Here’s a general question for you. What lasts, in our world?

What really and truly stands the test of time, avoiding the cosmic laws of entropy and decay?

It sure isn’t capacitive touch screens in a home with toddlers; I’ll tell you that.

Stories endure.

Guy meets girl, a man out-of-place, rags to riches, the quest, voyage and return; love conquers all – these are lasting tales that have been told since mankind knew how to tell them.

  • “Once upon a time…”
  • “A long time ago in a galaxy far, far away…”
  • “It was the best of times; it was the worst of times.”
  • “RAGE. Sing, Goddess, Achilles’ rage…”
  • “Hello. My name’s Forrest. Forrest Gump. Do you want a chocolate?”

Stories are immortal.

Why Storytelling?

Why do we tell stories?

American literary scholar Jonathan Gottschall says it’s because we can’t help it.

We have to turn things that aren’t stories into stories, to be able to understand them and accept them. Take any example of the last conversation you had. Which one didn’t include an incident (read: story)? “Guess what happened the other day…” “When John and I…” “On Monday I…”
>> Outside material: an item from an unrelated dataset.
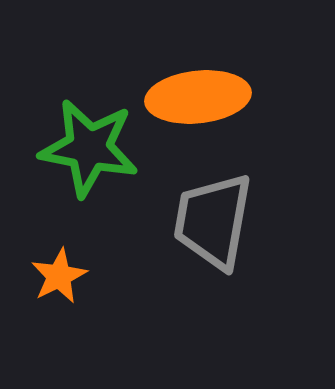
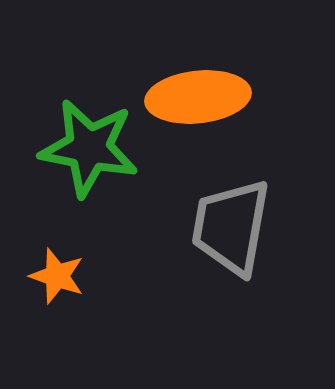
gray trapezoid: moved 18 px right, 6 px down
orange star: moved 2 px left; rotated 26 degrees counterclockwise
Frank Rose, the author of The Art of Immersion, says, “We use stories to make sense of our world and to share that understanding with others. They are the signal within the noise.”

In an article in The Atlantic, titled “The Psychological Comforts of Storytelling,” Cody Delistraty writes:

Stories can be a way for humans to feel that we have control over the world. They allow people to see patterns where there is chaos, meaning where there is randomness. Humans are inclined to see narratives where there are none because it can afford meaning to our lives—a form of existential problem-solving.
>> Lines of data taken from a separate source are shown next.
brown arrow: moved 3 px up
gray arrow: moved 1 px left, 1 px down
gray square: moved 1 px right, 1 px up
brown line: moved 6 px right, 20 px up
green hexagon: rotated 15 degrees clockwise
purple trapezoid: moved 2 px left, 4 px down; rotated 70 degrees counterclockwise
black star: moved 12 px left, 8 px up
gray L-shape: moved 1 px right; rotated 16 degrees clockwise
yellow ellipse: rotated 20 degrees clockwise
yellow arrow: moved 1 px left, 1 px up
Understanding, acceptance, control, problem-solving – it appears we tell stories because we have to. To be human and sentient, we need a narrative.

We tell stories because they make us feel. We tell them because they’re thrilling, victorious, heartbreaking, terrifying, thought-provoking, inspiring, and insane.

Take the tales that have survived through out time. 

There’s nothing like your first time seeing the Death Star blown to bits. King Lear’s anguish as Cordelia lies dead in his arms (or many, many other Shakespeare tragedies) pulls at our heartstrings in a way few other things do. The story of Jesus has moved billions of people across the globe and throughout history.

History is the story of human experience. That history is told through stories. There is no escaping them.

Stories are so prevalent in our lives that we don’t even see them. Psychologist Robin Dunbar, who teaches at the University of Oxford (yes, that one), says that storytelling “accounts for approximately 65% of [all] speaking time, with only limited variation due to age or gender.”

Stories dominate our speaking time. We read them (though a Smithsonian survey reports that only 73% of Americans read a book last year). And we watch the ever-loving crap out of them.

Why Do We Listen to, Read, and Watch Stories?

Besides the reasons listed in the previous section (i.e. understanding, meaning, etc.), we listen to stories because it’s how our brains work evolutionarily. We have become wired to experience information told to us as if we had been there.

Think about it.

When someone tells you how sweet a cinnamon roll tastes, you can taste it.

That means there are more areas of the brain lighting up than just language and information receptors. Your sensory cortex ignites. You can smell and taste the pastry.

It doesn’t stop there. You can see it in your mind. You can probably smell it, too. But what happens next is what’s remarkable. You probably remember the last time you had one – where you were, who was there, what time it was. Your brain is using a story to fill in the three (or four) dimensions around you.

Here’s the real kicker: stories allow us to practice mind control. Sort of. There’s a more scientific explanation available. Uri Hasson, who teaches at Princeton, describes the power of telling and listening to a story. He describes what he calls “neural-coupling” happening between a storyteller and a story-listener.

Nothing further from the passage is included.